Assignment :: What is needed is the run of lines from the one with "Automatique" through the close of the data, set down exactly.

(Saved data entries)
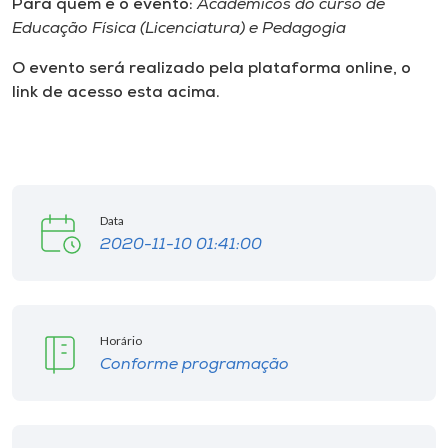
Para quem é o evento:
Acadêmicos do curso de
Educação Física (Licenciatura) e Pedagogia
O evento será realizado pela plataforma online, o
link de acesso esta acima.
Data
2020-11-10 01:41:00
Horário
Conforme programação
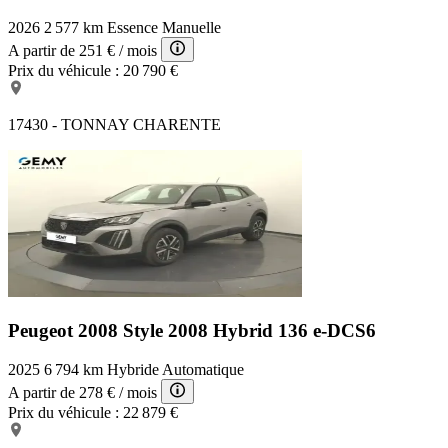
2026
2 577 km
Essence
Manuelle
A partir de
251 €
/ mois
Prix du véhicule :
20 790 €
17430 - TONNAY CHARENTE
Peugeot 2008 Style
2008 Hybrid 136 e-DCS6
2025
6 794 km
Hybride
Automatique
A partir de
278 €
/ mois
Prix du véhicule :
22 879 €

Solved problem ::
Automatique
A partir de
278 €
/ mois
Prix du véhicule :
22 879 €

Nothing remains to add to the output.